Les beaux sièges sont fermes, sans être inconfortables, et participent à l’impression de rigueur qui transparaît au volant. Je ne peux me prononcer sur les versions à traction avant de la 159, mais cette integrale à trois différentiels dont un Torsen central est un régal d’équilibre et d’efficacité, avec une répartition 43% avant 57% arrière. Sur la petite route sinueuse et humide de sous-bois menant à l’hôtel que le hasard avait fort à propos placé sur notre chemin et où les feuilles mortes se ramassent à la pelle et au Pirelli, la voiture était stable et sécurisante, et la relance en sortie de virage tout à fait efficace grâce aux quatre roues motrices orchestrées par le contrôle de traction et au couple qui faisait oublier que la balance affiche 1770 kg, le péché mignon de cette italienne gironde mais dodue. Il n’est pas sûr qu’une motorisation moins flamboyante s’en sorte aussi bien. Dans ces conditions, la direction est précise et transmet bien la configuration de la route, ce qui peut d’ailleurs être un peu plus agaçant dans d’autres circonstances, quand les grosses roues de 18 pouces se font un devoir de vous faire savoir de façon très détaillée à travers le volant que la chaussée est déformée dans une rue empruntée à 30 km/h. Les inconvénients des avantages.

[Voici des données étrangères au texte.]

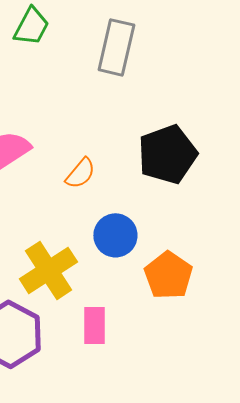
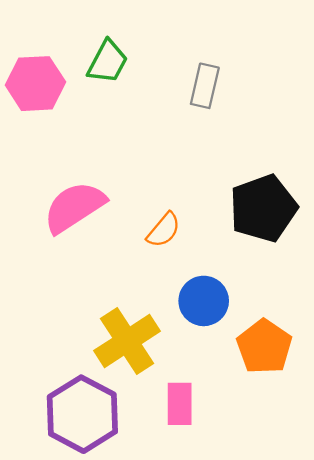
gray rectangle: (116, 47) -> (205, 86), size x0.7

Dernière surprise, pas la meilleure du week-end, au moment de passer à la pompe à l’issue du périple. 14 l aux 100 km, et pas besoin d’une grande enquête pour déterminer la cause de ce nombre à deux chiffres: la chanson du V6 dans les tours, ce chant des sirènes dont on peut difficilement se passer une fois qu’on y a goûté, que l’on consomme et qui consomme sans modération. Non pas que je regrette la moindre seconde de cette aventure.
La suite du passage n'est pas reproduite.